Cocaine Cowboys

The movie Cocaine Cowboys gives insight to the cocaine wars that took place in Miami in the 1980s. It has interviews with Mickey Munday and Jon Roberts, two men who smuggled and sold an inordinate amount of cocaine into the United States from Columbia. Both men ended up working with the Medellin cartel and eventually went down with it. The movie discusses how these were not drug dealers as much as business men, the drug dealers were people like Griselda Blacno who would order hits on any one person who rubbed them the wrong way.

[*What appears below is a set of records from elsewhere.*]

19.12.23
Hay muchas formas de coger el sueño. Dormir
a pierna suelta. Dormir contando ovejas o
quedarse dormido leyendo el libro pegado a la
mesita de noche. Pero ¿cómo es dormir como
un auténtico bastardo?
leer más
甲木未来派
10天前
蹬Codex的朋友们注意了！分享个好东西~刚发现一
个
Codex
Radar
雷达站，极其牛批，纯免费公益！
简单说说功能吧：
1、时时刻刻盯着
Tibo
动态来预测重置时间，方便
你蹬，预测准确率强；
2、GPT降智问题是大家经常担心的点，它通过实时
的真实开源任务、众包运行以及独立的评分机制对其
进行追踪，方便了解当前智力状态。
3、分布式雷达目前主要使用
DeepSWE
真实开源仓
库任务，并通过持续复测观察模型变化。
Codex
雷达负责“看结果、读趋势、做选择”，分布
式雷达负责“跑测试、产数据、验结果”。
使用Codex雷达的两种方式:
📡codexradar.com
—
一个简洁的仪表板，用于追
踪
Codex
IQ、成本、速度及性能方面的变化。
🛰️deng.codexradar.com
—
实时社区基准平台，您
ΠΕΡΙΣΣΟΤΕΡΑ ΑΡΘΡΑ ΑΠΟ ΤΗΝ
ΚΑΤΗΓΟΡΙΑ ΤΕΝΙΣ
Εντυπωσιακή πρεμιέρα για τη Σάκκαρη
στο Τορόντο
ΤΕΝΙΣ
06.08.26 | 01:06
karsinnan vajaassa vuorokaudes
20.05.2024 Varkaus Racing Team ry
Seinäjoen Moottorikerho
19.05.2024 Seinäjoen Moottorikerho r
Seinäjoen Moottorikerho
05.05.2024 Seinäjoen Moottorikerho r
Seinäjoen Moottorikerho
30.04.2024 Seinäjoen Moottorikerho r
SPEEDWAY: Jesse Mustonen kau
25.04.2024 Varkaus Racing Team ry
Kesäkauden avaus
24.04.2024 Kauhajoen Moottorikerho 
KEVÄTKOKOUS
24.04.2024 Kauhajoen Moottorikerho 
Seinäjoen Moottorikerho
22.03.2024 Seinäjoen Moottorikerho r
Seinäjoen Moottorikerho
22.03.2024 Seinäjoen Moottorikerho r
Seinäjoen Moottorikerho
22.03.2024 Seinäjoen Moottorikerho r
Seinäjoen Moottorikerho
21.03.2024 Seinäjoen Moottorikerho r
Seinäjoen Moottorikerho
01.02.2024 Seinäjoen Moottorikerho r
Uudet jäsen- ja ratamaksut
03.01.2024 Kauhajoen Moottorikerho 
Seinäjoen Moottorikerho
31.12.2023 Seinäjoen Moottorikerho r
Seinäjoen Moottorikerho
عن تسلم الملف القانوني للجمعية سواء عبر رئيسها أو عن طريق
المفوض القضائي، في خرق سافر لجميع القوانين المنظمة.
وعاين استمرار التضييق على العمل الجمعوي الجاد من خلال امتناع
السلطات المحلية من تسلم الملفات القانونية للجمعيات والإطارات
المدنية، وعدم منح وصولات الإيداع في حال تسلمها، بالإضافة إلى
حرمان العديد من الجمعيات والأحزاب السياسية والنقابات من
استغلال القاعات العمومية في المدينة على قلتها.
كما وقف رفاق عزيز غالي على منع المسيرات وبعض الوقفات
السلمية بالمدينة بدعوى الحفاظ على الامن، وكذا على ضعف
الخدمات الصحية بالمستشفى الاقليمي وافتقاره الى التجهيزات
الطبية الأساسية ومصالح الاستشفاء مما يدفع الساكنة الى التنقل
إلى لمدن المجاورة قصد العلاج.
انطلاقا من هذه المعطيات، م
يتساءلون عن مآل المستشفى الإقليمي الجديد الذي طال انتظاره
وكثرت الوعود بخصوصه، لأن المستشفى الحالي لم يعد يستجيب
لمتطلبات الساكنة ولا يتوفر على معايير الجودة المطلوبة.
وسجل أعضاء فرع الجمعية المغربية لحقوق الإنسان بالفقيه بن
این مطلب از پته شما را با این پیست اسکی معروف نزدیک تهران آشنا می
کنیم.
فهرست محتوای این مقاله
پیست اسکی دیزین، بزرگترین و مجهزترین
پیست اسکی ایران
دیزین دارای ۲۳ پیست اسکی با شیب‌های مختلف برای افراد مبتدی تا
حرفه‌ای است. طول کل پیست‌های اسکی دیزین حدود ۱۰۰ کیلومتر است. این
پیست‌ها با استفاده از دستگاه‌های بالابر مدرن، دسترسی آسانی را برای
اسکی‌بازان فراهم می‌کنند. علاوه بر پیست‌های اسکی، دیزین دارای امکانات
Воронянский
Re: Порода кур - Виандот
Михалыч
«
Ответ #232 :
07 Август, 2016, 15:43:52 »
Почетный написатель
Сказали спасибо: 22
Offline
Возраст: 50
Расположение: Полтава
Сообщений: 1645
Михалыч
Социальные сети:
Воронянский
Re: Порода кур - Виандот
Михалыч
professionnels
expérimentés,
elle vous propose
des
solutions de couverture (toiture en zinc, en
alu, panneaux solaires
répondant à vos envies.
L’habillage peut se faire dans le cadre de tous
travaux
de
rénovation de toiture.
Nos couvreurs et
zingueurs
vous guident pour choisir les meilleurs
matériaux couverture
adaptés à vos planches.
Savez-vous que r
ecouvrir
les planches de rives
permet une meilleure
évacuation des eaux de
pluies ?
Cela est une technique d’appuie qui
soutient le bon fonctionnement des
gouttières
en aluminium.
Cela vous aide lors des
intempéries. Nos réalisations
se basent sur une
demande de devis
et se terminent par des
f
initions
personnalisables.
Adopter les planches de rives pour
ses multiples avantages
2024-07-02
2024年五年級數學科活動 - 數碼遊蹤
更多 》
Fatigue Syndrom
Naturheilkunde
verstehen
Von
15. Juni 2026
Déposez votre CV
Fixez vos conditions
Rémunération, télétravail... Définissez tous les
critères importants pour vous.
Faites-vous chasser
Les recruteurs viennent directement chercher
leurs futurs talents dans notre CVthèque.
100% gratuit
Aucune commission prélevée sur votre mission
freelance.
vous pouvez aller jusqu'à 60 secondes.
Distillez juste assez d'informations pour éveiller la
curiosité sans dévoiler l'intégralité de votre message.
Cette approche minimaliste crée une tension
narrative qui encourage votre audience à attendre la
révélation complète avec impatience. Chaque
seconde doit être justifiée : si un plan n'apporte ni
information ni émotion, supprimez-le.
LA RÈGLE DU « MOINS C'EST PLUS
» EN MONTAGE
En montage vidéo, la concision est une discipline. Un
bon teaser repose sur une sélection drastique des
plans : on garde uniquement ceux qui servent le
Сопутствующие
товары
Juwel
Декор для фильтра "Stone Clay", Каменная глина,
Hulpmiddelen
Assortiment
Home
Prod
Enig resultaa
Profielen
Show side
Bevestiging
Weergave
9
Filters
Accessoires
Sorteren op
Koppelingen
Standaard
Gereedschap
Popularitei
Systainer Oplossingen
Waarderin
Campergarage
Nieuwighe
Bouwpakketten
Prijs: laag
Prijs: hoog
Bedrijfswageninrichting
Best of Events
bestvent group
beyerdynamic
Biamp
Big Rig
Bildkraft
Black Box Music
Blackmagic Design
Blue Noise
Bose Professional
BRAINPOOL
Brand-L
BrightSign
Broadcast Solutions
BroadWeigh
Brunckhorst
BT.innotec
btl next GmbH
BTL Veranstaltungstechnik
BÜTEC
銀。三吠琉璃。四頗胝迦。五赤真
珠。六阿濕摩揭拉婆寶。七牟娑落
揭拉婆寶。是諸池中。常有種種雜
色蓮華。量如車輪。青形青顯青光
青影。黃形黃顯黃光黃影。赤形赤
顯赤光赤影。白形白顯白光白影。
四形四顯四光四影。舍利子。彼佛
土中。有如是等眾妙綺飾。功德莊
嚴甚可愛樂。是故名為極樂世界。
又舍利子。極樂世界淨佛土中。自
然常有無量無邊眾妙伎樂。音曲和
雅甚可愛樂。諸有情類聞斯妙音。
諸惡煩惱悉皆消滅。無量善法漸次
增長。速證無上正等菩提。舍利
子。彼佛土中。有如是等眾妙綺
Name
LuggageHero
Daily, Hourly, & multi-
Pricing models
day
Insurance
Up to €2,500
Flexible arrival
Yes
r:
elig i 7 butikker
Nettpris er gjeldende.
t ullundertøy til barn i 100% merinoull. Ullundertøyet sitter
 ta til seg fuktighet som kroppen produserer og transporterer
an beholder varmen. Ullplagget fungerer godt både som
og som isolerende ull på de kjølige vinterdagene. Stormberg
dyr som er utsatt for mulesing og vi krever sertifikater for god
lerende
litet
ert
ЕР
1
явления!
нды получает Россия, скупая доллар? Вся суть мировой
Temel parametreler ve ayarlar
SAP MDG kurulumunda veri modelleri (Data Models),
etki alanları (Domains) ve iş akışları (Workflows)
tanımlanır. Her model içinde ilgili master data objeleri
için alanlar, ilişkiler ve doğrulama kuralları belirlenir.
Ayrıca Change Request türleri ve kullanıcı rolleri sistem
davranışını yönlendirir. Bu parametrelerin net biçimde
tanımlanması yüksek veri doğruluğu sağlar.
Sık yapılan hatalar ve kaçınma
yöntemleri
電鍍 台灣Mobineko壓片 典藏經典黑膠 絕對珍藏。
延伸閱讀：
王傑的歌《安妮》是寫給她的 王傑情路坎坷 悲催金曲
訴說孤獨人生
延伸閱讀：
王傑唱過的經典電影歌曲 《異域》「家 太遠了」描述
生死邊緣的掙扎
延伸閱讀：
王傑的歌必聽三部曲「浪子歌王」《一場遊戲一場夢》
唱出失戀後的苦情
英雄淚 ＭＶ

This cocaine business came to Miami as a transition from marijuana to something more and mostly came about from the Cubans. The Cubans had been in the cocaine business for quite sometime. “Cuba was the hub for burgeoning international cocaine traffic and tastes during the 1950… Havana’s notorious gambling and pleasure clubs, and freewheeling prostitution industrybecame the era’s prioneer test markets of cocaine. The spreading modern taste for cocaine, including among curious American tourists, was a Cuban invention, worthy of it’s own cultural history.” (Gootenberg 150). the Cubans ended up with an established trade in Miami and felt threatened when the Columbians came to play. This sets up the story for the cocaine wars to begin. The greed and hatred of the dealers is what set Miami up to be a drug war capital.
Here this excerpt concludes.